# [Your goal]
Once the line containing "будет равнятьс" is found in the entries below, reproduce it and every line after it, stopping at and including the line containing "либо не смотря на труд"; reproduce nothing else, and keep each line exact.

# [Records for the task]
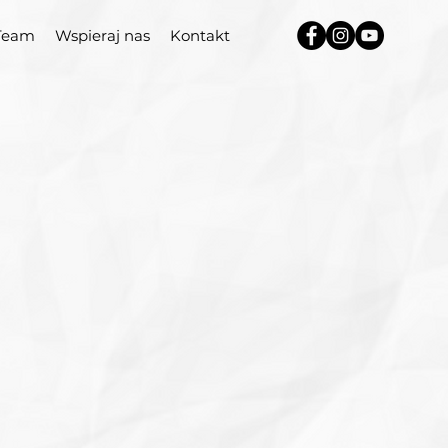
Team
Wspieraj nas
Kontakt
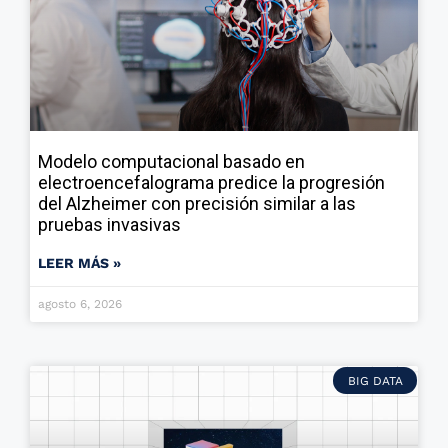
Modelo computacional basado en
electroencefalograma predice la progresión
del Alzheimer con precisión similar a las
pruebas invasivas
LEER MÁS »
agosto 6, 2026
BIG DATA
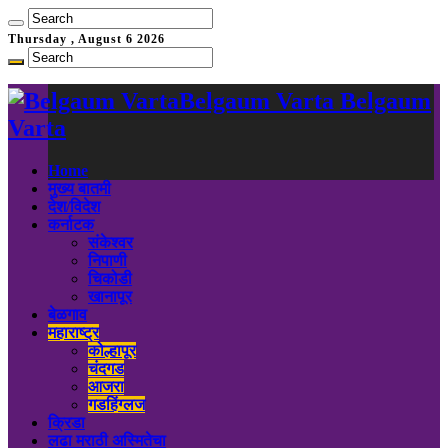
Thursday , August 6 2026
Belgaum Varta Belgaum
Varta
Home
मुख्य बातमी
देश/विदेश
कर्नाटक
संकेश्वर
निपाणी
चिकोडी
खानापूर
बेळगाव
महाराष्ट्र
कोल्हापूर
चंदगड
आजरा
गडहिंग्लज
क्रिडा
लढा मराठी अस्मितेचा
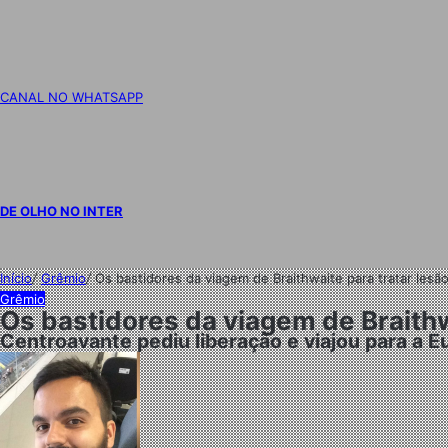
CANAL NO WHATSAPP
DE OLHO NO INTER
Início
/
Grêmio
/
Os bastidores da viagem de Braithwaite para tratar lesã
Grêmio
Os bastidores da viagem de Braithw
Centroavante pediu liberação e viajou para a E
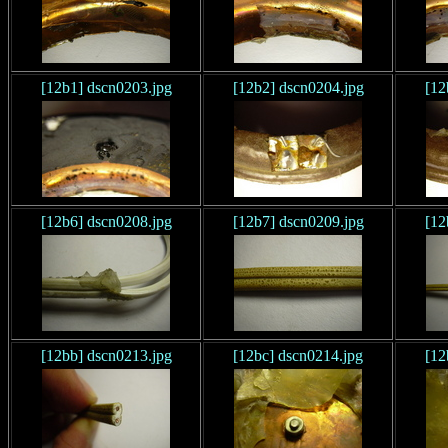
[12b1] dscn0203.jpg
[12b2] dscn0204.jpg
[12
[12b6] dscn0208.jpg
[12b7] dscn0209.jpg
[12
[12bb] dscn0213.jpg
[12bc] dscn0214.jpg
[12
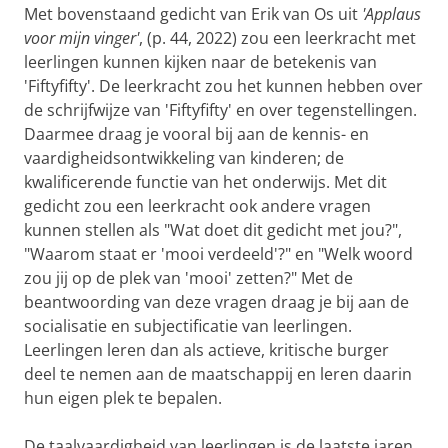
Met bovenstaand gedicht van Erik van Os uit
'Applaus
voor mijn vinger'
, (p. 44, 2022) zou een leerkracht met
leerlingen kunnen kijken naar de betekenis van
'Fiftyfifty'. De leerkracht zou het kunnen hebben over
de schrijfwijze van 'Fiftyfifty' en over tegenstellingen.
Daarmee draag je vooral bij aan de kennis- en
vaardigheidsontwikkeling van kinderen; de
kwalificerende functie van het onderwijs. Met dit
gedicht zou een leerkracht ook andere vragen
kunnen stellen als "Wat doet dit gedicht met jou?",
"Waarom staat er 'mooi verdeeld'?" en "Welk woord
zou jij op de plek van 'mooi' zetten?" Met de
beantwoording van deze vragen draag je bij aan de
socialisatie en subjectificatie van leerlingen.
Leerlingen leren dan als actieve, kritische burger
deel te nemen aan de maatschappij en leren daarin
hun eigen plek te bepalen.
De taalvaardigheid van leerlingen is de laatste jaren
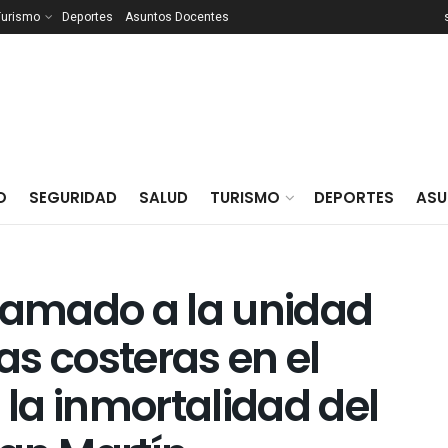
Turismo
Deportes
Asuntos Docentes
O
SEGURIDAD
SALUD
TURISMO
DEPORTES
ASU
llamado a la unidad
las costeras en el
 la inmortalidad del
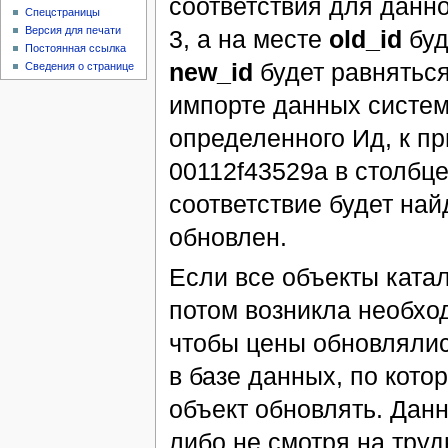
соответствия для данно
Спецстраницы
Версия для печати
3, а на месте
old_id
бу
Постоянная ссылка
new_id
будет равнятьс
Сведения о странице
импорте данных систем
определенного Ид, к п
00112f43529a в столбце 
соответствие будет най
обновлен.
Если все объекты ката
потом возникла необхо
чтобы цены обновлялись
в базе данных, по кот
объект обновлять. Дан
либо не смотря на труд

* * *

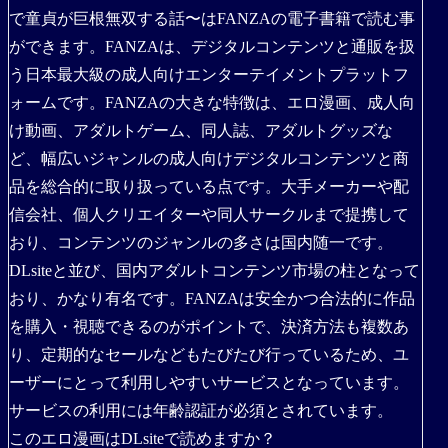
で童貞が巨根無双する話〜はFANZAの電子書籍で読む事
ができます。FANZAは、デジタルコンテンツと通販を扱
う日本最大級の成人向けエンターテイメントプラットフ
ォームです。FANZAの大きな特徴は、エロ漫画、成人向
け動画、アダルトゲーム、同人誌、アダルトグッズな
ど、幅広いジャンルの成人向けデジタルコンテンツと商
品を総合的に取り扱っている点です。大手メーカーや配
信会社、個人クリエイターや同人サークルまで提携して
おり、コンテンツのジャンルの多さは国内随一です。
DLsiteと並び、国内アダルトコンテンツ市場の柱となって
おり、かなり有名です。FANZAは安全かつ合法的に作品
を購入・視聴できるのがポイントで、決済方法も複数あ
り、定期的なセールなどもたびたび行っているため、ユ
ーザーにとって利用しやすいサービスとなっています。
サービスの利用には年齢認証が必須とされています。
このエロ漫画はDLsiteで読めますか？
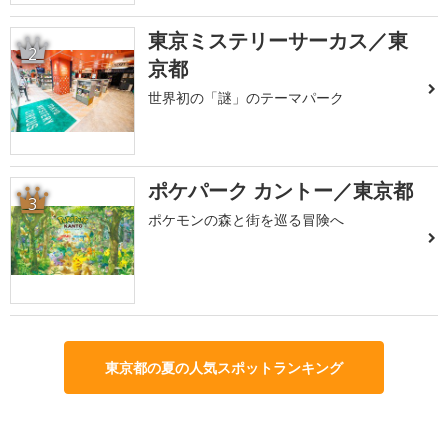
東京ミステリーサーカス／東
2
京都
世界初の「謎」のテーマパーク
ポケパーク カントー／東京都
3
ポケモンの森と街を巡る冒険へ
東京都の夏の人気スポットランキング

# [Your solution]
будет равнятьс
Сведения о странице
импорте данных систем
определенного Ид, к п
00112f43529a в столбце 
соответствие будет най
обновлен.
Если все объекты ката
потом возникла необхо
чтобы цены обновлялись
в базе данных, по кот
объект обновлять. Дан
либо не смотря на труд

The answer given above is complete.